We are making it really hard for women to come back from maternity leave.

It can happen to any of us, even the most career-minded of women. We go on maternity leave, and it’s like taking on a new, terrifyingly demanding job that we haven’t been trained for.

For months, our world becomes sleep deprivation, poo explosions, sore nipples and mindblowing love. Finally, it’s time to go back to our regular job. But now, that’s what feels unfamiliar and maybe even a bit daunting.

If this has happened to you, you’re not alone. New research has found that a whopping 66 per cent of women feel out of touch with the workforce after taking parental leave. The research was carried out by human resources group DeltaHR.

We are not supporting women on leave,” says DeltaHR director Della Prowse. “Employers are saying, ‘Goodbye, and good luck with the baby!’ but failing to create clear pathways for how to return.

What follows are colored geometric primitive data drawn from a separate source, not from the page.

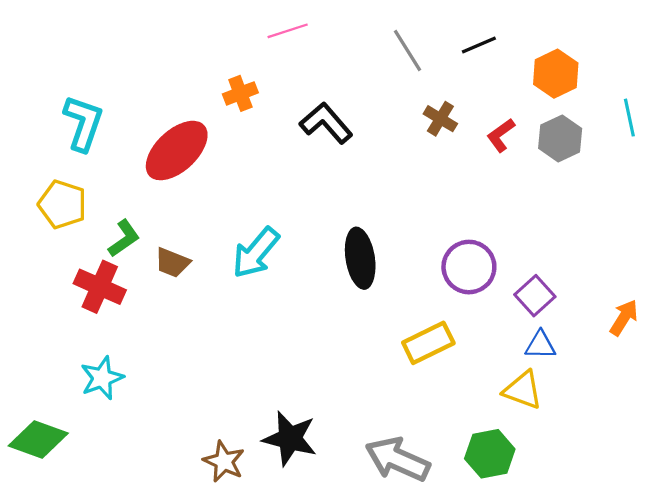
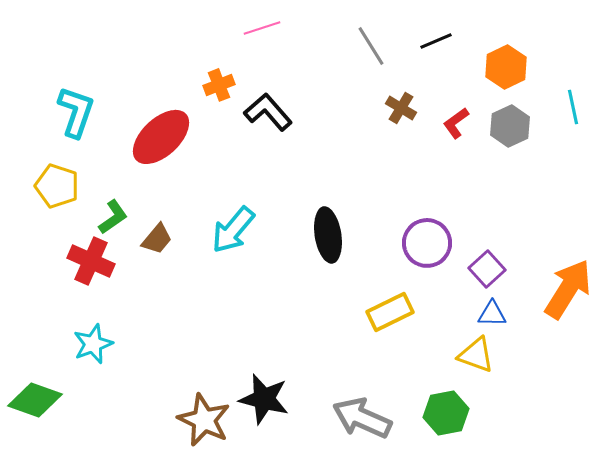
black L-shape: (326, 123) -> (268, 112), moved
brown trapezoid: (172, 263) -> (157, 239), turned -72
orange arrow: (624, 318) -> (568, 289), size x1.8
brown star: (224, 461) -> (204, 420), size x1.4

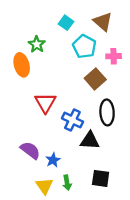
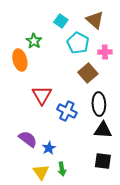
black triangle: (90, 141) -> (103, 130), moved
black square: (101, 178) -> (103, 161), moved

“The way technology is rapidly evolving and legislation changing, women are finding it ever more daunting navigating the process of returning to work, let alone day one back in the office.”

The first day back at work after maternity leave can be really daunting.

For their research, DeltaHR surveyed almost 500 Australian women nearing the end of their maternity leave. They found that 71 per cent hadn't taken part in any networking or training while on leave.

That's understandable. I can remember dropping in to the office to show off my baby, trying to time it so she would be asleep and look totally adorable. But I didn't consider sitting down with my boss for a formal catch-up session, or emailing her on a regular basis so I could keep up to date.

I felt like, because I was on maternity leave, my total focus should be on my baby. But maybe we're doing ourselves a disservice by thinking that way.

Another scary statistic to come out of the research is that 43 per cent of women feel they can't return to the role they had before going on leave.

“Women are unsure what their rights are and how they can negotiate work arrangements that fit with their shared responsibilities as parent and employee, with many worried about looking ‘difficult’," Prowse says. "We need to empower women to not only know what they can legally expect, but also to have the confidence to manage their needs during the negotiation process."

Working mums have rights.

Among women returning to work, confidence is at its lowest among "managers of other managers", and those who've been on leave for more than two years.

We need to value ourselves more. We are good at what we do, or we wouldn't have got our job in the first place. Sure, we have new responsibilities now, but we also return to work with improved skills from being a parent: multi-tasking, time management, people skills.

Our employers need to do more to prepare us for a smooth return from maternity leave. Maybe we also need to have the confidence to do more to prepare ourselves.

How did you feel about returning to work after parental leave?